AutoZone, Inc. (NYSE: AZO) is a specialty retailer of automotive repair parts and accessories to a customer base consisting mainly of do-it-yourself (DIY) consumers. As of August 2005, the company operated 3,592 store in the Unites States including 2 in Puerto Rico and 81 in Mexico. The company also sells the Alldata brand line of automotive diagnostic and repair software. The company - which is based in Memphis, TN - announced that its 3Q sales were up 5.9% and its same store sales numbers were up 2.1% for the quarter. The company offers no dividend and trades at almost 13 times earnings has a current average rating of "hold". The stock closed at 93.52/share on Friday, June 23rd, 2006.

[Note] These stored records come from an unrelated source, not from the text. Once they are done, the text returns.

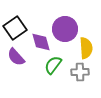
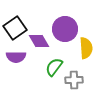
purple diamond: moved 2 px left, 1 px up; rotated 15 degrees counterclockwise
purple semicircle: rotated 48 degrees counterclockwise
green semicircle: moved 1 px right, 2 px down
gray cross: moved 6 px left, 8 px down
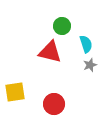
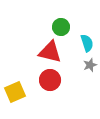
green circle: moved 1 px left, 1 px down
cyan semicircle: moved 1 px right, 1 px up
yellow square: rotated 15 degrees counterclockwise
red circle: moved 4 px left, 24 px up
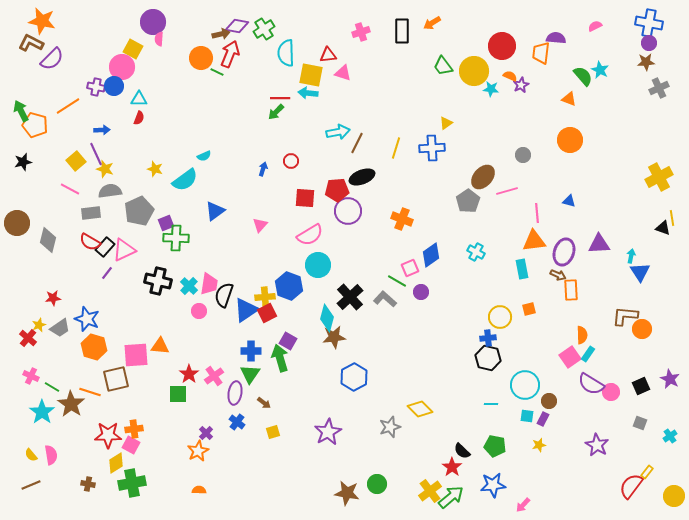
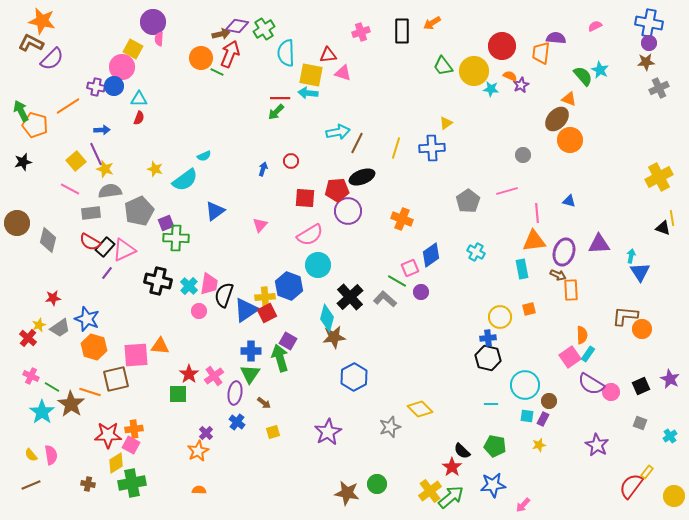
brown ellipse at (483, 177): moved 74 px right, 58 px up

Advance Auto Parts, Inc. (NYSE: AAP) is a retailer - based in Roanoke, VA - of brand name and automotive replacement parts, accessories and maintenance items. As of December 2005, Advance operated 2,810 stores within the United States, Puerto Rico and the Virgin Islands. The Company operated 2,774 stores throughout 40 states in the Northeastern, Southeastern and Midwestern regions of the United States. These stores operated under the Advance Auto Parts trade name except for certain stores in the state of Florida, which operated under the Advance Discount Auto Parts trade name. Advance just launched a new service offering free downloads of its video clinics showing instructional car repair information through Apple's video iPod technology. In May, some indicators suggested the stock was undervalued and in June the company paid out a .06/share dividend. Advance trades at 17 times earnings, has an average rating of "moderate buy" and closed at 37.64/share on Friday, June 23rd, 2006.

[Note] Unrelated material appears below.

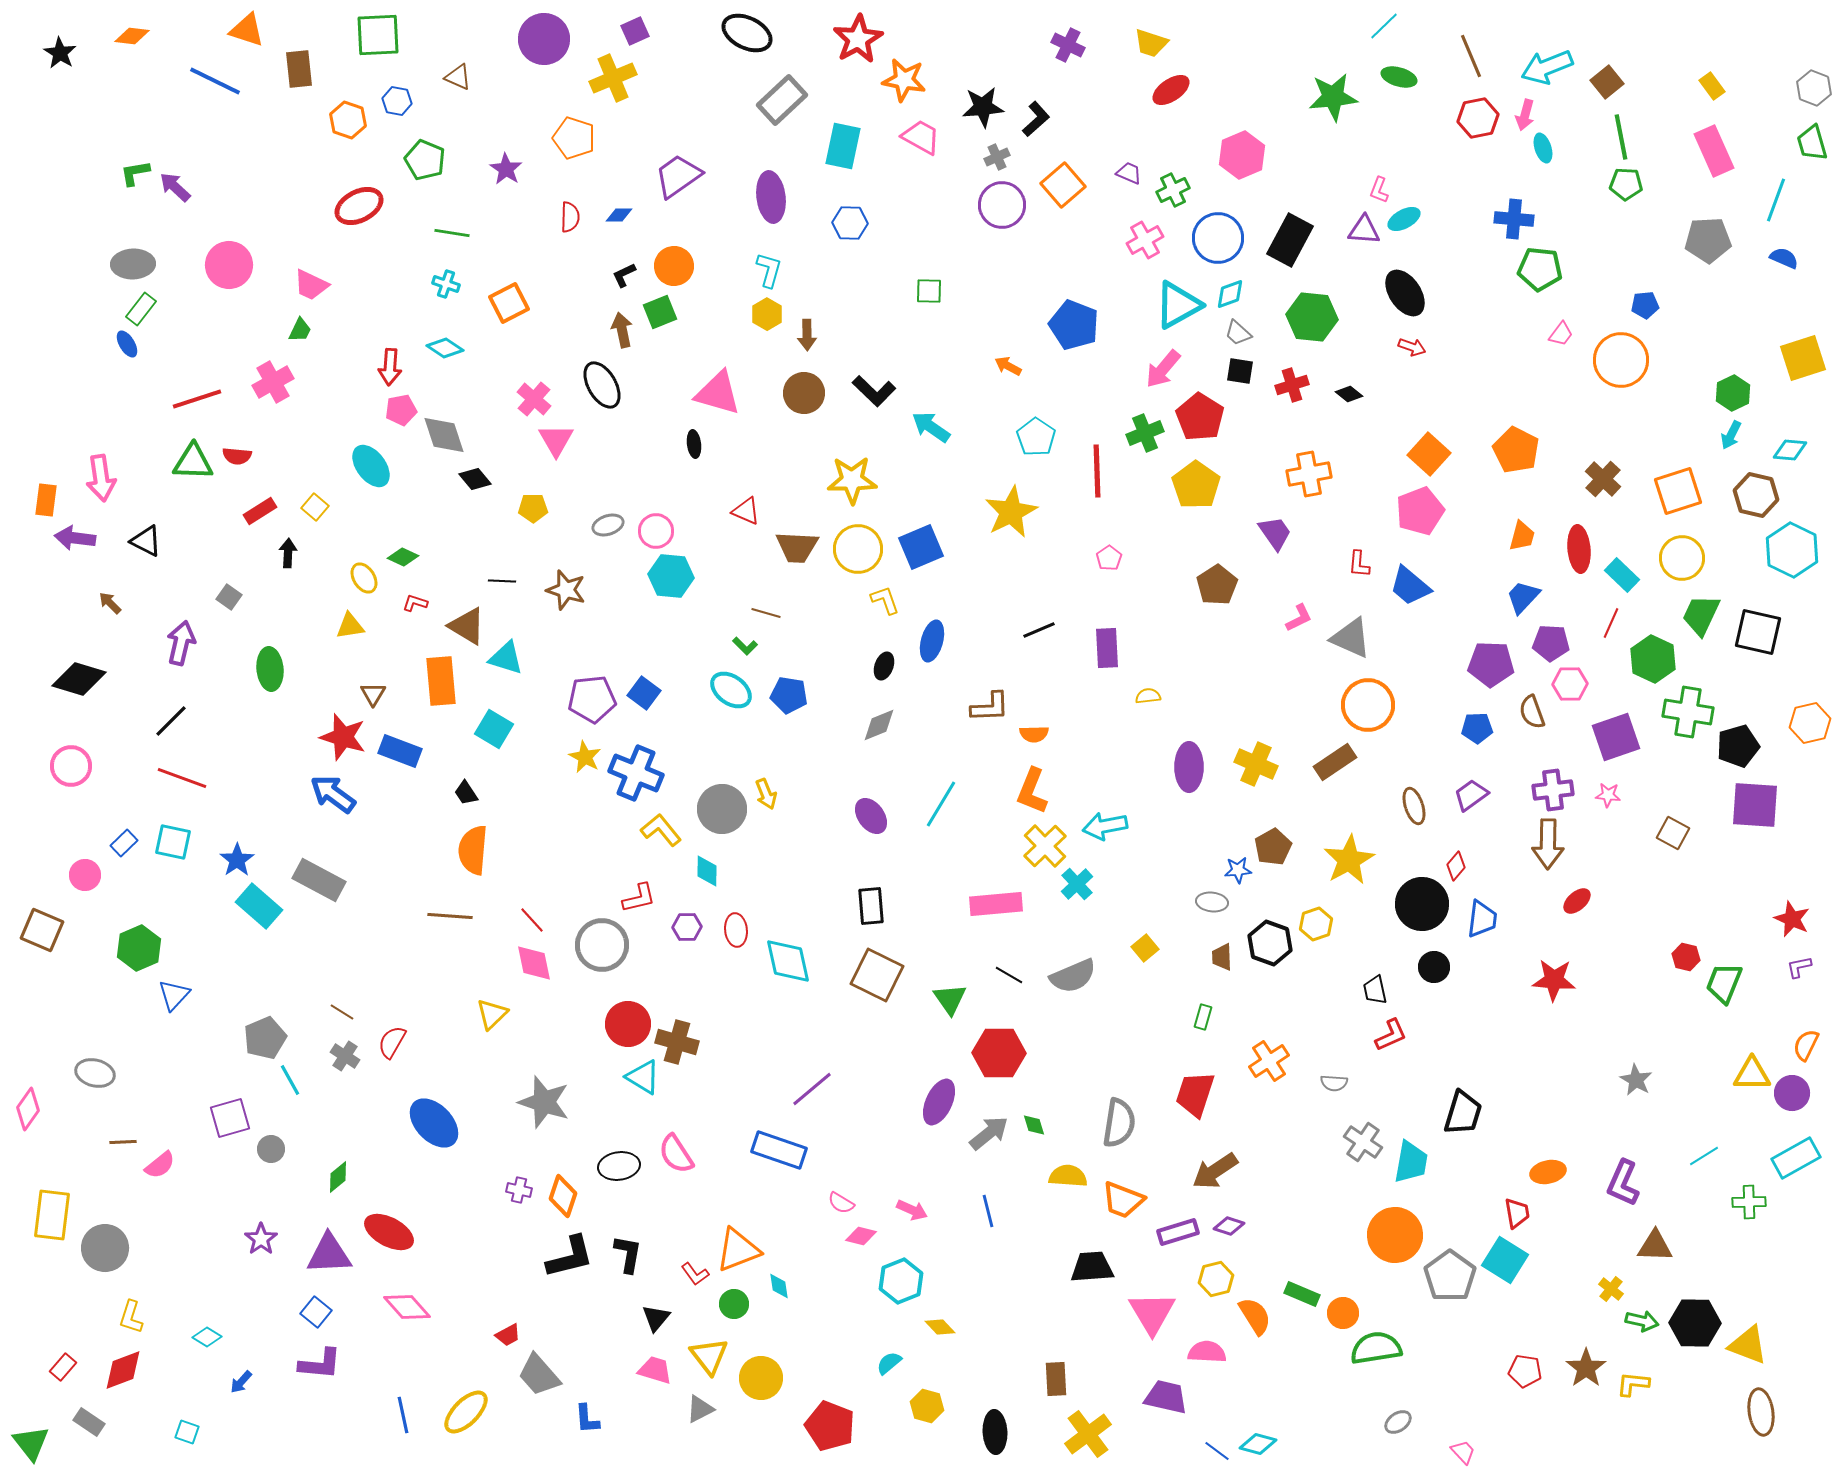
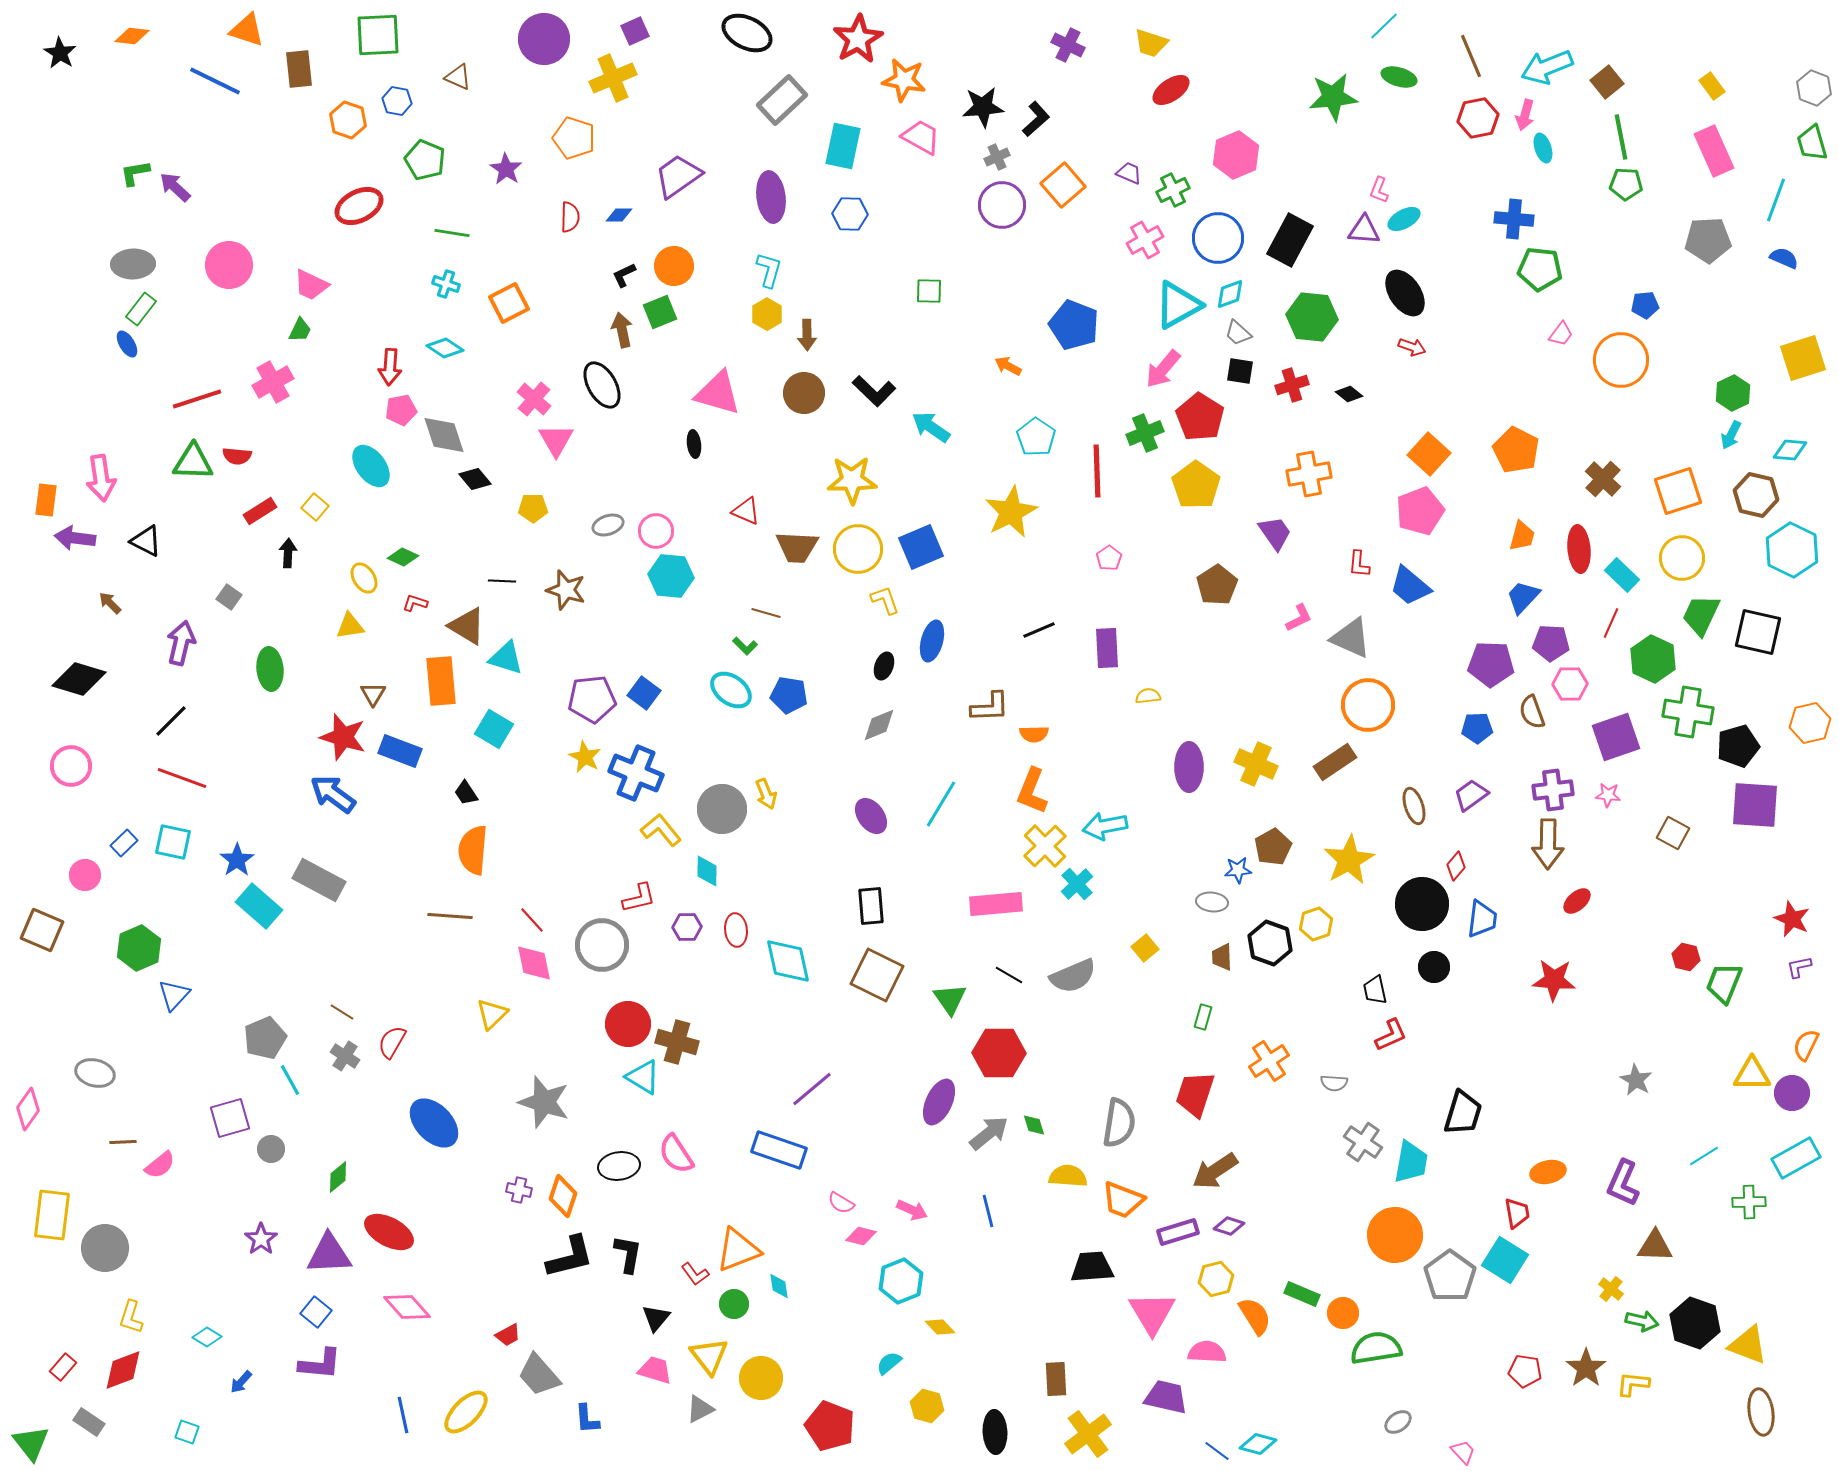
pink hexagon at (1242, 155): moved 6 px left
blue hexagon at (850, 223): moved 9 px up
black hexagon at (1695, 1323): rotated 18 degrees clockwise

O'Reilly Automotive, Inc. (NASDQ: ORLY) is a specialty retailer of automotive aftermarket parts, tools, supplies, equipment and accessories in the United States, selling its products to both do-it-yourself (DIY) customers and professional installers. As of December 2005 O'Reilly operated 1,470 stores in the United States. new and remanufactured automotive hard parts, such as alternators, starters, fuel pumps, water pumps, brake shoes and pads, chassis parts and engine parts; maintenance items, such as oil, antifreeze, fluids, engine additives and appearance products; accessories, such as floor mats and seat covers, and a line of autobody paint and related materials, automotive tools and professional service equipment. On May 31, 2005, the Company purchased all of the outstanding stock of W.E. Lahr Company and its subsidiary, Midwest Auto Parts Distributors, Inc. O'Reilly, which is based in Springfield, MO, trades at 21.7 times earnings and has an average rating of "moderate buy". The stock, which pays no dividend, and just crossed above its 200-day moving average closed on Friday, June 23rd, 2006 at 32.61/share.

The Pep Boys - Manny, Moe and Jack (NYSE: PBY) and subsidiaries is an automotive retail and service chain. The Company is engaged in the retail sale of automotive parts, tires and accessories, automotive repairs and maintenance and the installation of parts. The Company's primary operating unit is its SUPERCENTER format. As of January 2006 (fiscal 2005) the Company operated 593 stores consisting of 582 SUPERCENTERS and one SERVICE & TIRE CENTER, having an aggregate of 6,162 service bays, as well as 10 non-service/non-tire format PEP BOYS EXPRESS stores. The company paid a .07/share dividend on 4/06/06, has an average rating of "hold", and is based in Philadelpia, PA. The stock closed at 12.09/share on Friday, June 23rd, 2006.

These stocks are to be used as measuring devices to compare them and their sector with the rest of the market to gauge performance - They are in no way a recomendation. Any investment you actually make is that of your own choice and I am not to be held liable for any loss financially or otherwise. Do your homework!